Le relazioni fondate sulla provocazione, infatti, non si basano sulla definizione di regole e sulla discussione con l’altro, ma sull’esercizio del potere, entro lo schema amico-nemico.
Nel mondo interno di Michele, ma anche in quello relazionale condiviso con suo padre, la realtà esterna è una giungla, cioè un contesto anomico nel quale sopravvive solo chi è più furbo, chi sa aggredire per primo, chi trova il modo per infrangere le regole e non farsi scoprire.
I custodi della legge (giudici, poliziotti, vigili) sono odiati perché cercano di dare ordine al caos, definendo regole di convivenza che da Michele sono vissute come obblighi umilianti e coercitivi.

Tutti coloro che rispettano la legge sono disprezzati, perché si sottomettono al potere coercitivo, così come è percepito dal provocatore.
In tal senso, Michele si approccia al gruppo terapeutico reiterando il vissuto condiviso con il padre. I terapeuti sono una riproduzione del giudice che lo ha condannato, dei vigili contro i quali suo padre riversava tutta l’aggressività, mentre gli altri partecipanti sono le pedine del potere che si sottomettono, come sua moglie nel contesto familiare.

La neo-emozione della provocazione ci aiuta a comprendere anche la passione di Michele per la roulette.
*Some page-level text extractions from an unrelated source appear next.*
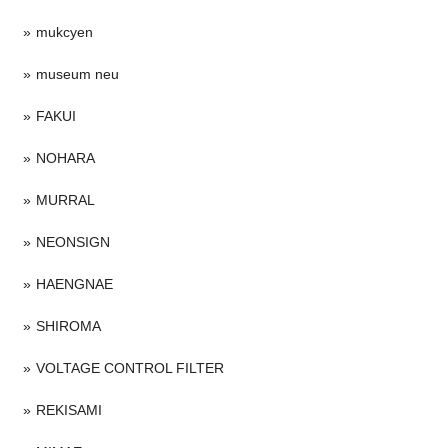
mukcyen
museum neu
FAKUI
NOHARA
MURRAL
NEONSIGN
HAENGNAE
SHIROMA
VOLTAGE CONTROL FILTER
REKISAMI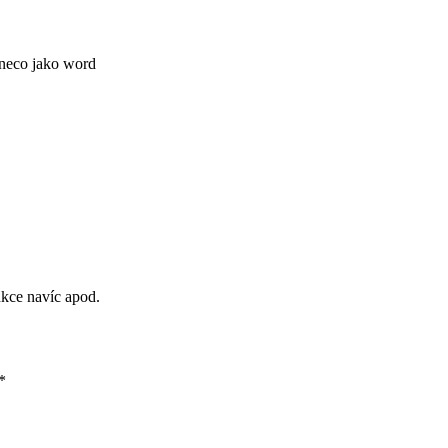
 neco jako word
nkce navíc apod.
*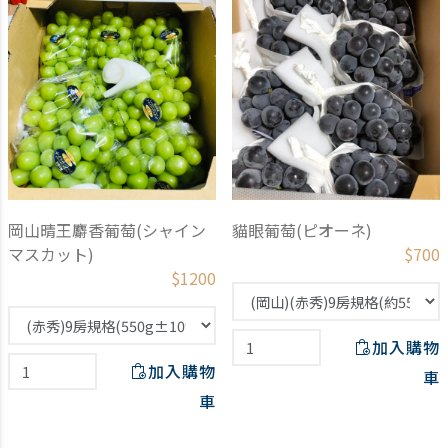
岡山晴王麝香葡萄(シャイン
貓眼葡萄(ピオーネ)
マスカット)
$
700
$
1200
加入購物
加入購物
車
車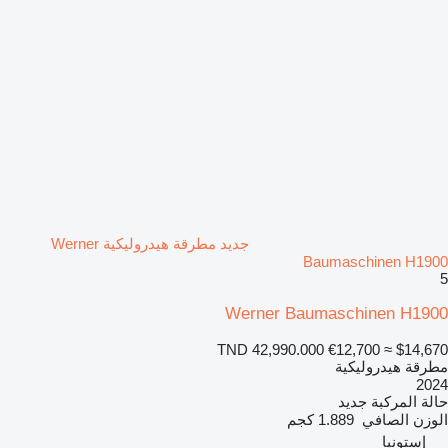
جديد مطرقة هيدروليكية Werner
Baumaschinen H1900
5
Werner Baumaschinen H1900
TND 42,990.000
€12,700
≈ $14,670
مطرقة هيدروليكية
2024
حالة المركبة
جديد
الوزن الصافي
1.889 كجم
إستونيا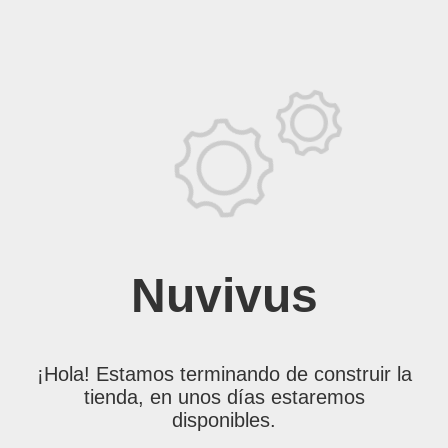
Nuvivus
¡Hola! Estamos terminando de construir la
tienda, en unos días estaremos
disponibles.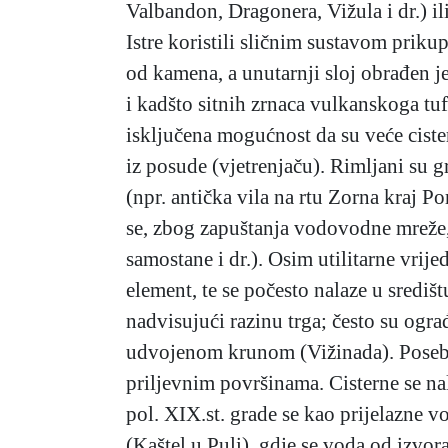
Valbandon, Dragonera, Vižula i dr.) il
Istre koristili sličnim sustavom priku
od kamena, a unutarnji sloj obrađen
i kadšto sitnih zrnaca vulkanskoga tu
isključena mogućnost da su veće ciste
iz posude (vjetrenjaču). Rimljani su gr
(npr. antička vila na rtu Zorna kraj Po
se, zbog zapuštanja vodovodne mreže, 
samostane i dr.). Osim utilitarne vri
element, te se počesto nalaze u središ
nadvisujući razinu trga; često su og
udvojenom krunom (Vižinada). Poseban 
priljevnim površinama. Cisterne se nal
pol. XIX.st. grade se kao prijelazne
(Kaštel u Puli), gdje se voda od izvo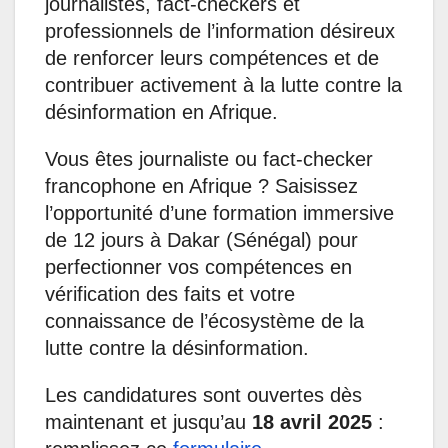
journalistes, fact-checkers et
professionnels de l’information désireux
de renforcer leurs compétences et de
contribuer activement à la lutte contre la
désinformation en Afrique.
Vous êtes journaliste ou fact-checker
francophone en Afrique ? Saisissez
l’opportunité d’une formation immersive
de 12 jours à Dakar (Sénégal) pour
perfectionner vos compétences en
vérification des faits et votre
connaissance de l’écosystème de la
lutte contre la désinformation.
Les candidatures sont ouvertes dès
maintenant et jusqu’au
18 avril 2025
:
Mentre nel gioco del poker vigono regole tecniche e relazionali precise (tra cui il bluff, la capacità di memorizzare le carte, l’abilità a prevedere le mosse dell’altro), la roulette si fonda esclusivamente sulla dea Fortuna, cioè sul caos, lo stesso che secondo Michele governa il mondo. Un caos che può essere nemico se si perde, ma anche un amico gratificante quando si vince. Il potere è delegato completamente a una forza superiore, invisibile, che regola la vita umana, le azioni e i numeri.

Il lavoro psicologico con il vissuto provocatorio non è semplice, perché - nel caso di Michele - significherebbe mettere in discussione la relazione abusante con il padre, l’unico verso cui Michele si rifiuta di esprimere vissuti di rabbia, assumendo la posizione di vittima di un potere dispotico e violento, in una fase della sua vita nella quale la dipendenza dal padre e il bisogno di essere riconosciuto e accudito da lui erano molto potenti.

Dunque, più che limitarsi al lavoro di sviluppo della consapevolezza verso la violenza commessa, il gruppo terapeutico potrebbe diventare risorsa per Michele proprio facendo attenzione al modo in cui aggredisce il setting condiviso, le regole del gioco stabilite che organizzano il gruppo, rivelando così la provocazione di Michele ed esplorandone i significati emozionali.